-------- Data provided

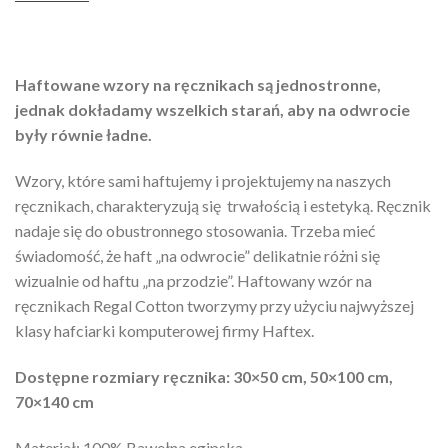
Haftowane wzory na ręcznikach są jednostronne,
jednak dokładamy wszelkich starań, aby na odwrocie
były równie ładne.
Wzory, które sami haftujemy i projektujemy na naszych
ręcznikach, charakteryzują się trwałością i estetyką. Ręcznik
nadaje się do obustronnego stosowania. Trzeba mieć
świadomość, że haft „na odwrocie” delikatnie różni się
wizualnie od haftu „na przodzie”. Haftowany wzór na
ręcznikach Regal Cotton tworzymy przy użyciu najwyższej
klasy hafciarki komputerowej firmy Haftex.
Dostępne rozmiary ręcznika: 30×50 cm, 50×100 cm,
70×140 cm
Materiał: 100% Bawełna egipska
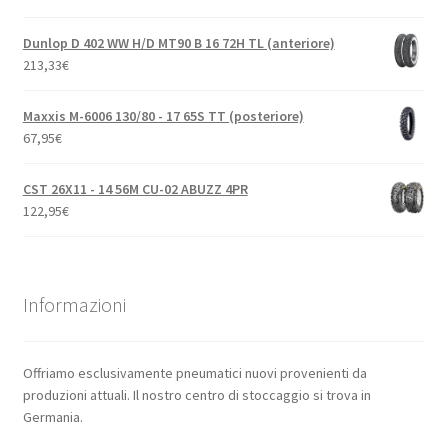
Dunlop D 402 WW H/D MT90 B 16 72H TL (anteriore)
213,33
€
Maxxis M-6006 130/80 - 17 65S TT (posteriore)
67,95
€
CST 26X11 - 14 56M CU-02 ABUZZ 4PR
122,95
€
Informazioni
Offriamo esclusivamente pneumatici nuovi provenienti da
produzioni attuali. Il nostro centro di stoccaggio si trova in
Germania.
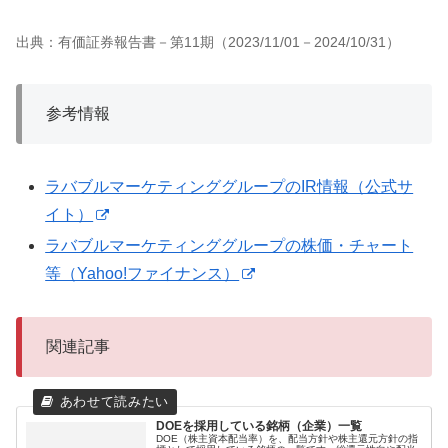
出典：有価証券報告書－第11期（2023/11/01－2024/10/31）
参考情報
ラバブルマーケティンググループのIR情報（公式サ
イト）
ラバブルマーケティンググループの株価・チャート
等（Yahoo!ファイナンス）
関連記事
DOEを採用している銘柄（企業）一覧
DOE（株主資本配当率）を、配当方針や株主還元方針の指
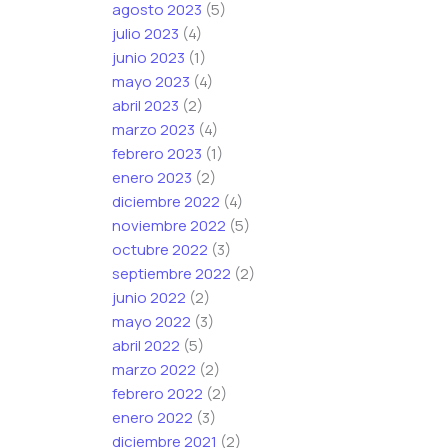
agosto 2023
(5)
julio 2023
(4)
junio 2023
(1)
mayo 2023
(4)
abril 2023
(2)
marzo 2023
(4)
febrero 2023
(1)
enero 2023
(2)
diciembre 2022
(4)
noviembre 2022
(5)
octubre 2022
(3)
septiembre 2022
(2)
junio 2022
(2)
mayo 2022
(3)
abril 2022
(5)
marzo 2022
(2)
febrero 2022
(2)
enero 2022
(3)
diciembre 2021
(2)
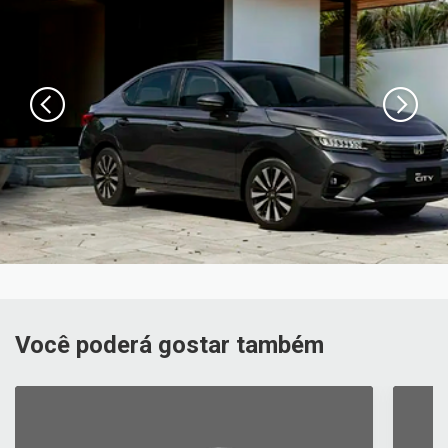
Você poderá gostar também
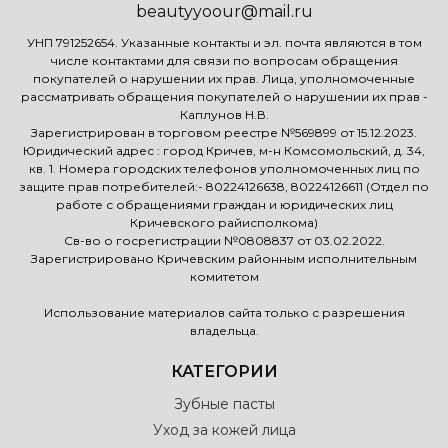
beautyyoour@mail.ru
УНП 791252654. Указанные контакты и эл. почта являются в том
числе контактами для связи по вопросам обращения
покупателей о нарушении их прав. Лица, уполномоченные
рассматривать обращения покупателей о нарушении их прав -
Каплунов Н.В.
Зарегистрирован в торговом реестре №569899 от 15.12.2023.
Юридический адрес : город Кричев, м-н Комсомольский, д. 34,
кв. 1. Номера городских телефонов уполномоченных лиц по
защите прав потребителей:- 80224126638, 80224126611 (Отдел по
работе с обращениями граждан и юридических лиц
Кричевского райисполкома)
Св-во о госрегистрации №0808837 от 03.02.2022.
Зарегистрировано Кричевским районным исполнительным
комитетом
Использование материалов сайта только с разрешения
владельца.
КАТЕГОРИИ
Зубные пасты
Уход за кожей лица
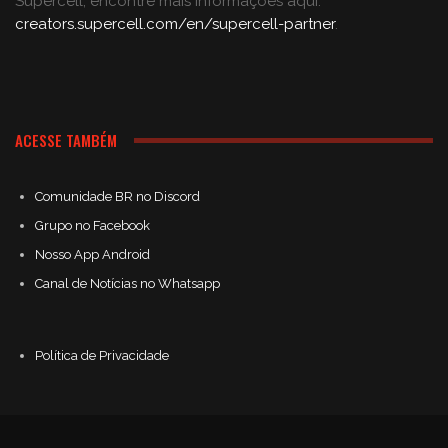
Supercell; encontre mais informações aqui:
creators.supercell.com/en/supercell-partner
.
ACESSE TAMBÉM
Comunidade BR no Discord
Grupo no Facebook
Nosso App Android
Canal de Notícias no Whatsapp
Política de Privacidade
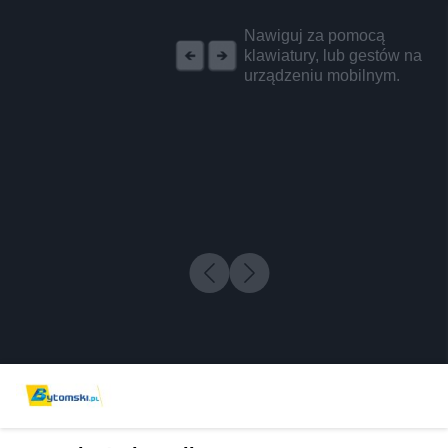
REKLAMA
Nawiguj za pomocą
klawiatury, lub gestów na
urządzeniu mobilnym.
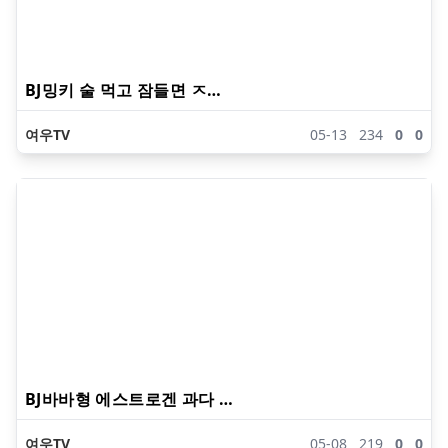
BJ밍키 술 먹고 잠들면 ㅈ…
여우TV
05-13
234
0
0
BJ바바형 에스트로겐 과다 …
여우TV
05-08
219
0
0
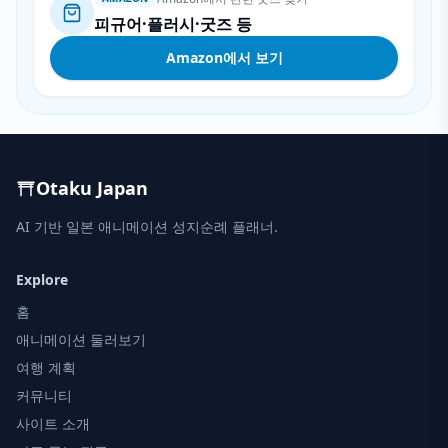
피규어·플러시·굿즈 등
Amazon에서 보기
Otaku Japan
AI 기반 일본 애니메이션 성지순례 플래너.
Explore
홈
애니메이션 둘러보기
여행 계획
커뮤니티
사이트 소개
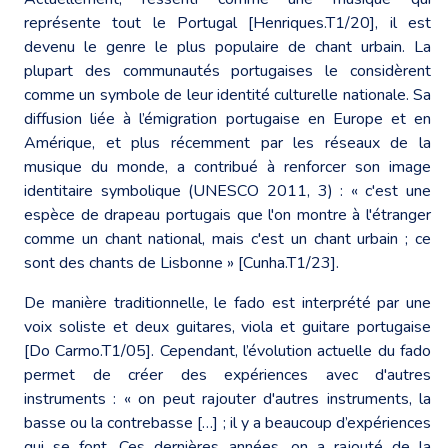
représente tout le Portugal [Henriques.T1/20], il est
devenu le genre le plus populaire de chant urbain. La
plupart des communautés portugaises le considèrent
comme un symbole de leur identité culturelle nationale. Sa
diffusion liée à l’émigration portugaise en Europe et en
Amérique, et plus récemment par les réseaux de la
musique du monde, a contribué à renforcer son image
identitaire symbolique (UNESCO 2011, 3) : « c'est une
espèce de drapeau portugais que l'on montre à l'étranger
comme un chant national, mais c'est un chant urbain ; ce
sont des chants de Lisbonne » [Cunha.T1/23].
De manière traditionnelle, le fado est interprété par une
voix soliste et deux guitares, viola et guitare portugaise
[Do Carmo.T1/05]. Cependant, l’évolution actuelle du fado
permet de créer des expériences avec d'autres
instruments : « on peut rajouter d'autres instruments, la
basse ou la contrebasse […] ; il y a beaucoup d’expériences
qui se font. Ces dernières années, on a rajouté de la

----------------

◆ Aim of the task
The data must come back word for word, with every picture removed.

◆ Solved exercise
Haftowane wzory na ręcznikach są jednostronne,
jednak dokładamy wszelkich starań, aby na odwrocie
były równie ładne.
Wzory, które sami haftujemy i projektujemy na naszych
ręcznikach, charakteryzują się trwałością i estetyką. Ręcznik
nadaje się do obustronnego stosowania. Trzeba mieć
świadomość, że haft „na odwrocie” delikatnie różni się
wizualnie od haftu „na przodzie”. Haftowany wzór na
ręcznikach Regal Cotton tworzymy przy użyciu najwyższej
klasy hafciarki komputerowej firmy Haftex.
Dostępne rozmiary ręcznika: 30×50 cm, 50×100 cm,
70×140 cm
Materiał: 100% Bawełna egipska
Dunlop D 402 WW H/D MT90 B 16 72H TL (anteriore)
213,33
€
Maxxis M-6006 130/80 - 17 65S TT (posteriore)
67,95
€
CST 26X11 - 14 56M CU-02 ABUZZ 4PR
122,95
€
Informazioni
Offriamo esclusivamente pneumatici nuovi provenienti da
produzioni attuali. Il nostro centro di stoccaggio si trova in
Germania.
出典：有価証券報告書－第11期（2023/11/01－2024/10/31）
参考情報
ラバブルマーケティンググループのIR情報（公式サ
イト）
ラバブルマーケティンググループの株価・チャート
等（Yahoo!ファイナンス）
関連記事
DOEを採用している銘柄（企業）一覧
DOE（株主資本配当率）を、配当方針や株主還元方針の指
agosto 2023
(5)
julio 2023
(4)
junio 2023
(1)
mayo 2023
(4)
abril 2023
(2)
marzo 2023
(4)
febrero 2023
(1)
enero 2023
(2)
diciembre 2022
(4)
noviembre 2022
(5)
octubre 2022
(3)
septiembre 2022
(2)
junio 2022
(2)
mayo 2022
(3)
abril 2022
(5)
marzo 2022
(2)
febrero 2022
(2)
enero 2022
(3)
diciembre 2021
(2)
Você poderá gostar também
beautyyoour@mail.ru
УНП 791252654. Указанные контакты и эл. почта являются в том
числе контактами для связи по вопросам обращения
покупателей о нарушении их прав. Лица, уполномоченные
рассматривать обращения покупателей о нарушении их прав -
Каплунов Н.В.
Зарегистрирован в торговом реестре №569899 от 15.12.2023.
Юридический адрес : город Кричев, м-н Комсомольский, д. 34,
кв. 1. Номера городских телефонов уполномоченных лиц по
защите прав потребителей:- 80224126638, 80224126611 (Отдел по
работе с обращениями граждан и юридических лиц
Кричевского райисполкома)
Св-во о госрегистрации №0808837 от 03.02.2022.
Зарегистрировано Кричевским районным исполнительным
комитетом
Использование материалов сайта только с разрешения
владельца.
КАТЕГОРИИ
Зубные пасты
Уход за кожей лица
Supercell; encontre mais informações aqui:
creators.supercell.com/en/supercell-partner
.
ACESSE TAMBÉM
Comunidade BR no Discord
Grupo no Facebook
Nosso App Android
Canal de Notícias no Whatsapp
Política de Privacidade
REKLAMA
Nawiguj za pomocą
klawiatury, lub gestów na
urządzeniu mobilnym.
BJ밍키 술 먹고 잠들면 ㅈ…
여우TV
05-13
234
0
0
BJ바바형 에스트로겐 과다 …
여우TV
05-08
219
0
0
피규어·플러시·굿즈 등
Amazon에서 보기
Otaku Japan
AI 기반 일본 애니메이션 성지순례 플래너.
Explore
홈
애니메이션 둘러보기
여행 계획
커뮤니티
사이트 소개
représente tout le Portugal [Henriques.T1/20], il est
devenu le genre le plus populaire de chant urbain. La
plupart des communautés portugaises le considèrent
comme un symbole de leur identité culturelle nationale. Sa
diffusion liée à l’émigration portugaise en Europe et en
Amérique, et plus récemment par les réseaux de la
musique du monde, a contribué à renforcer son image
identitaire symbolique (UNESCO 2011, 3) : « c'est une
espèce de drapeau portugais que l'on montre à l'étranger
comme un chant national, mais c'est un chant urbain ; ce
sont des chants de Lisbonne » [Cunha.T1/23].
De manière traditionnelle, le fado est interprété par une
voix soliste et deux guitares, viola et guitare portugaise
[Do Carmo.T1/05]. Cependant, l’évolution actuelle du fado
permet de créer des expériences avec d'autres
instruments : « on peut rajouter d'autres instruments, la
basse ou la contrebasse […] ; il y a beaucoup d’expériences
qui se font. Ces dernières années, on a rajouté de la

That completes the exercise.